We continue around the peninsula, on the K1 and along to Yan. This stretch between the hills and the sea is a choice spot, perhaps the most beautiful stretches of road for some time. To our right, the last of the morning mist is being held by the jungle covered hills. In front the land is now flat and palms have given way to Paddy fields and bright farm bungalows.
It is 2.30pm and the sky has never become completely clear. Without full sun, the temperature has still managed to climb to 36’C. Big threatening brutes of anvil headed clouds are building to our right. We have less than 20km to go, much of which may have to be done in a downpour.
We get to the town in the dry, but by less than a 10 minute margin. Most border towns are difficult, edgy places and we know to expect that. This town is a ferry terminal, and shares much of that feeling. Kuala Kedah is busy, very busy indeed. It is beyond busy, it is hectic with a very big slice of just plain old grim.
The vague idea had been to catch the ferry to Langkawi, but we are too late to get there at anything like a reasonable time. In amongst all of the chaos of cars, mopeds, market stalls and hundreds of people all trying to get away for the holiday weekend. It is now starting to rain. It is blindingly obvious to the least street smart hotel owner that we are in desperate need of the one room he says is left in the stinking town. We are Royally Ripped Off.
The room has the smell of humanity, and a decade or more without recourse to any cleaning products or even the most casual of wipe downs. The decor is garish and not improved by two grease smeared strip lights. At first the ammonia smell grips the back of your throat, but some happy accident of evolution makes this fade after the first half an hour. The mosque is quite near and scores just 6 out of 10 for its call to prayer performance.

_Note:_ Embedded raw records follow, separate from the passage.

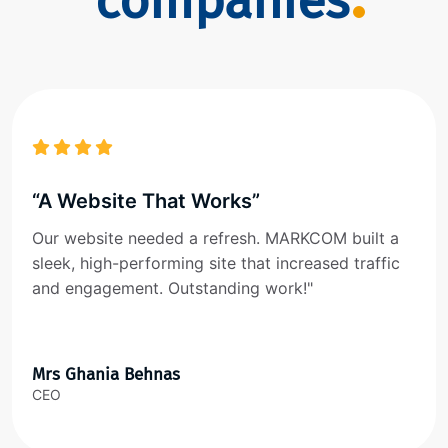
companies
“A Website That Works”
Our website needed a refresh. MARKCOM built a
sleek, high-performing site that increased traffic
and engagement. Outstanding work!"
Mrs Ghania Behnas
CEO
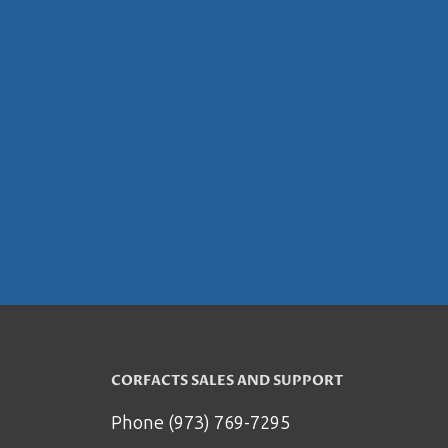
CORFACTS SALES AND SUPPORT
Phone (973) 769-7295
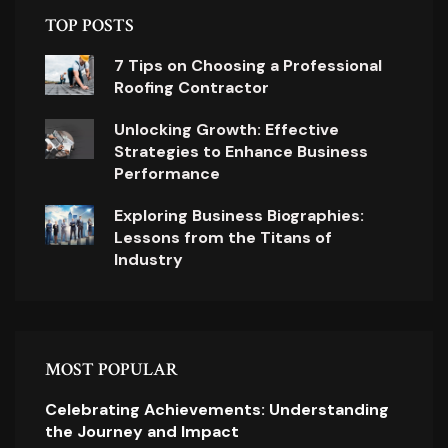
TOP POSTS
7 Tips on Choosing a Professional
Roofing Contractor
Unlocking Growth: Effective
Strategies to Enhance Business
Performance
Exploring Business Biographies:
Lessons from the Titans of
Industry
MOST POPULAR
Celebrating Achievements: Understanding
the Journey and Impact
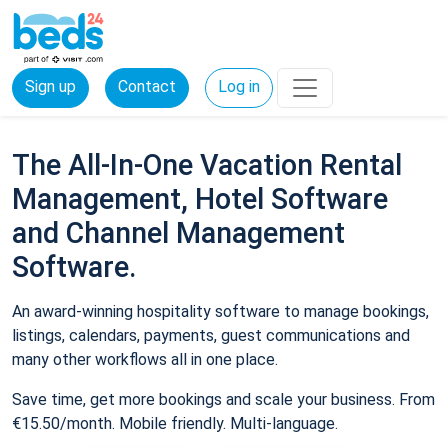
Sign up
Contact
Log in
The All-In-One Vacation Rental
Management, Hotel Software
and Channel Management
Software.
An award-winning hospitality software to manage bookings,
listings, calendars, payments, guest communications and
many other workflows all in one place.
Save time, get more bookings and scale your business. From
€15.50/month. Mobile friendly. Multi-language.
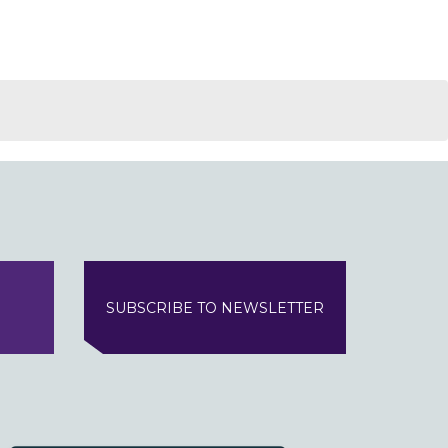
SUBSCRIBE TO NEWSLETTER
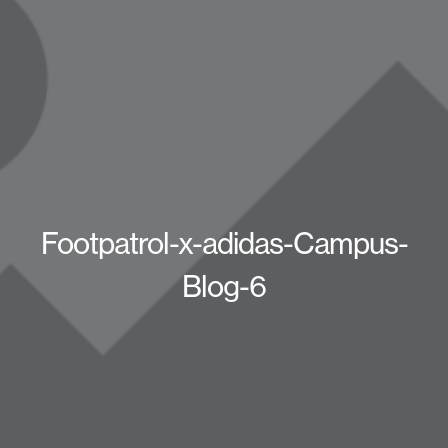
Footpatrol-x-adidas-Campus-
Blog-6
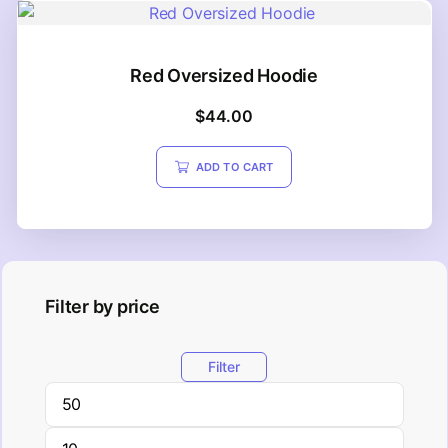
Red Oversized Hoodie
$
44.00
ADD TO CART
Filter by price
Filter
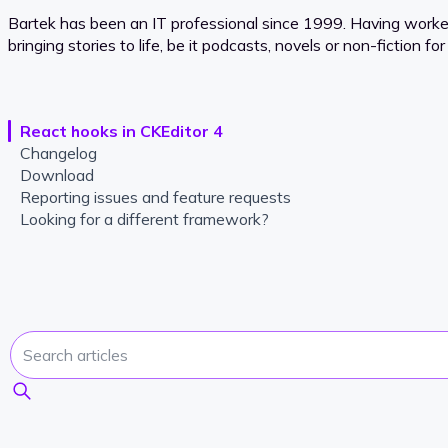
Bartek has been an IT professional since 1999. Having worked f
bringing stories to life, be it podcasts, novels or non-fiction 
React hooks in CKEditor 4
Changelog
Download
Reporting issues and feature requests
Looking for a different framework?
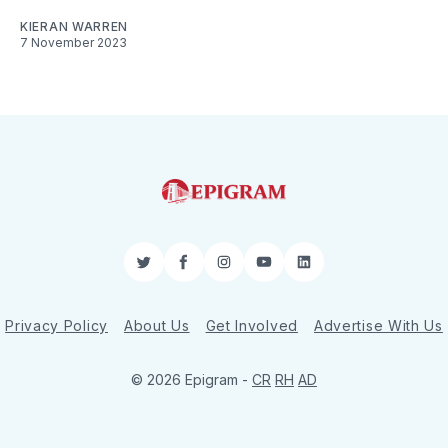
KIERAN WARREN
7 November 2023
Twitter
Facebook
Instagram
YouTube
LinkedIn
Privacy Policy
About Us
Get Involved
Advertise With Us
© 2026 Epigram -
CR
RH
AD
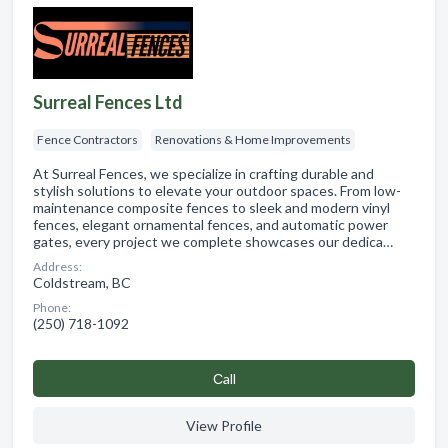
Surreal Fences Ltd
Fence Contractors
Renovations & Home Improvements
At Surreal Fences, we specialize in crafting durable and
stylish solutions to elevate your outdoor spaces. From low-
maintenance composite fences to sleek and modern vinyl
fences, elegant ornamental fences, and automatic power
gates, every project we complete showcases our dedica…
Address:
Coldstream, BC
Phone:
(250) 718-1092
Сall
View Profile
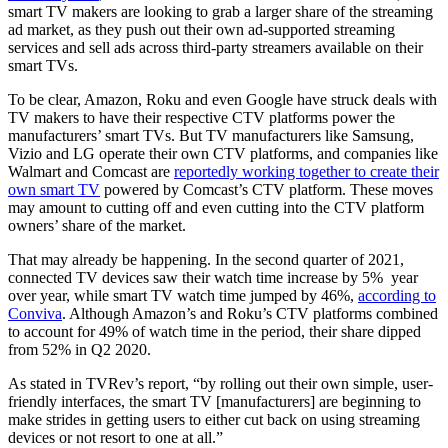
smart TV makers are looking to grab a larger share of the streaming
ad market, as they push out their own ad-supported streaming
services and sell ads across third-party streamers available on their
smart TVs.
To be clear, Amazon, Roku and even Google have struck deals with
TV makers to have their respective CTV platforms power the
manufacturers’ smart TVs. But TV manufacturers like Samsung,
Vizio and LG operate their own CTV platforms, and companies like
Walmart and Comcast are
reportedly working together to create their
own smart TV
powered by Comcast’s CTV platform. These moves
may amount to cutting off and even cutting into the CTV platform
owners’ share of the market.
That may already be happening. In the second quarter of 2021,
connected TV devices saw their watch time increase by 5% year
over year, while smart TV watch time jumped by 46%,
according to
Conviva
. Although Amazon’s and Roku’s CTV platforms combined
to account for 49% of watch time in the period, their share dipped
from 52% in Q2 2020.
As stated in TVRev’s report, “by rolling out their own simple, user-
friendly interfaces, the smart TV [manufacturers] are beginning to
make strides in getting users to either cut back on using streaming
devices or not resort to one at all.”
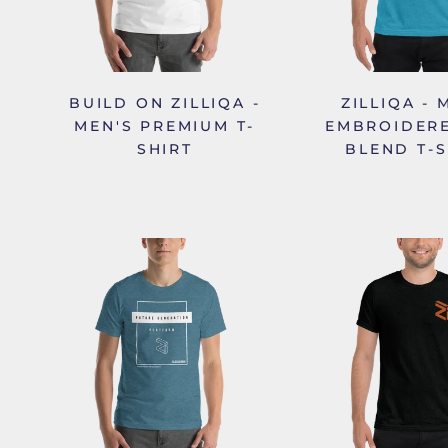
BUILD ON ZILLIQA -
ZILLIQA - 
MEN'S PREMIUM T-
EMBROIDERE
SHIRT
BLEND T-S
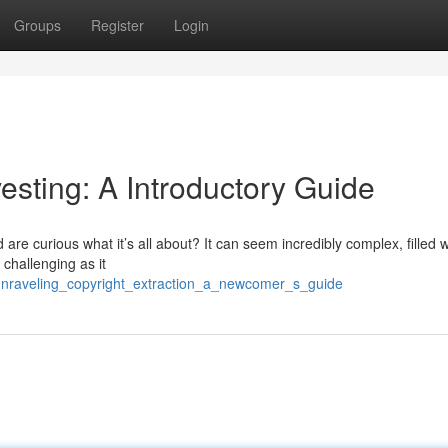
Groups
Register
Login
esting: A Introductory Guide
re curious what it’s all about? It can seem incredibly complex, filled w
 challenging as it
unraveling_copyright_extraction_a_newcomer_s_guide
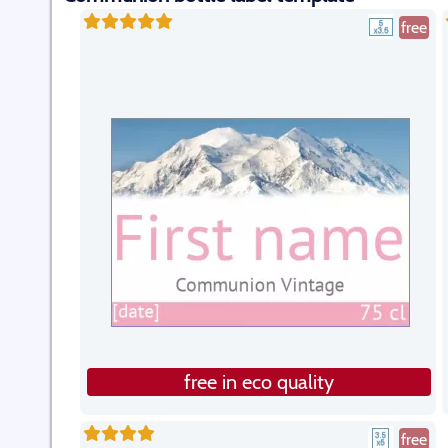
free
free in eco quality
free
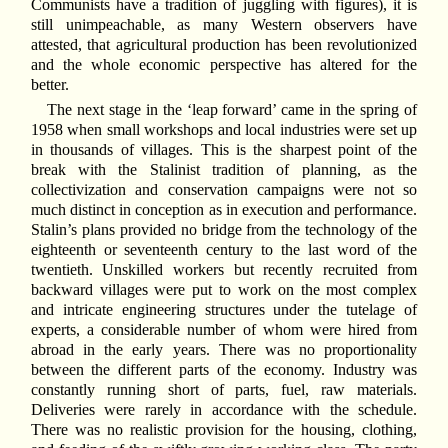
Communists have a tradition of juggling with figures), it is
still unimpeachable, as many Western observers have
attested, that agricultural production has been revolutionized
and the whole economic perspective has altered for the
better.
The next stage in the ‘leap forward’ came in the spring of
1958 when small workshops and local industries were set up
in thousands of villages. This is the sharpest point of the
break with the Stalinist tradition of planning, as the
collectivization and conservation campaigns were not so
much distinct in conception as in execution and performance.
Stalin’s plans provided no bridge from the technology of the
eighteenth or seventeenth century to the last word of the
twentieth. Unskilled workers but recently recruited from
backward villages were put to work on the most complex
and intricate engineering structures under the tutelage of
experts, a considerable number of whom were hired from
abroad in the early years. There was no proportionality
between the different parts of the economy. Industry was
constantly running short of parts, fuel, raw materials.
Deliveries were rarely in accordance with the schedule.
There was no realistic provision for the housing, clothing,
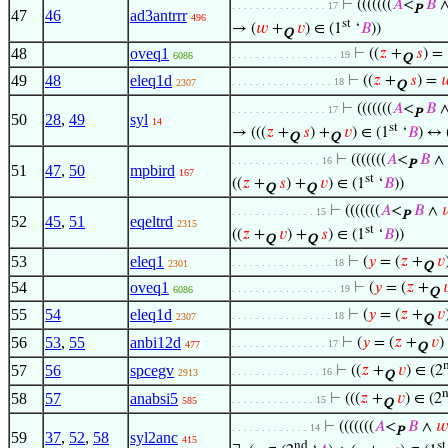
⊢
(((((((
𝐴
<
𝐵
. . . . . . . . . . . . . . . . 17
P
47
46
ad3antrrr
496
st
→ (
𝑤
+
𝑣
) ∈ (1
‘
𝐵
))
Q
48
oveq1
⊢
((
𝑧
+
𝑠
) =
. . . . . . . . . . . . . . . . . . 19
6086
Q
49
48
eleq1d
⊢
((
𝑧
+
𝑠
) =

We try to settle down. Our heads are now next to a very thin wall that separates this shabby building from an even shabbier one. Hundreds of Starlings have taken over the abandoned shell and are going to spend most of the night making sure that we have trouble sleeping. It sounds as if the universes one thousand least serviceable wheel barrows have been gathered together. Just the other side of this paper-thin wall an unknown number of cursed individuals are compelled to walk in circles, pushing as many of them as possible at once. It is impossible not to focus on the noise.
It is a bright morning, and we are up early and sharing the road with the commuting mopeds. You have a choice of thirty or more breakfast stalls. We try to judge which will produce the perfect Roti with banana that we have come to enjoy. Todays is a good size and well filled with banana. The stall is busy, full of cats and people keen to talk.
We turn left, onto the 7 towards Kangar. We have been on quiet roads so far, but now for no logical reason, everyone wants to be on the 7. It has a section zoned for mopeds, which only encourages them to do even more insane under cutting moves. I think the weight of a touring bike would right off a moped in a one on one crash, but I do not want to find out.
We take a right and head for quiet roads and the coast. We have turned too early. But we are in luck and our navigational blunder takes us to a world of thirty years ago. We ride through fishing villages where we may be the first touring cyclist to have ever been. ” Good morning”, “Where are you from”, ” Merry Christmas “, it is all wonderful. ” You should have turned left! “. Kuala Sanglang, and we stop for a tea and to take in the view.
These are people living hard lives. None of them looks at the view. The women fall around laughing as they try out their school English for the first time as they serve us. Fish are out to dry in the sun and the narrow streets are playing field, kitchen, theater, living room and garage all at the same time.
Continuing along the coast we are riding next to ‘ Agfa Green ‘ paddy fields into Kuala Perlis. It would not be a terrible idea to catch a ferry to Langkawi after all, where I learn that Rambo’s first name is ‘ John ‘. I like trivia.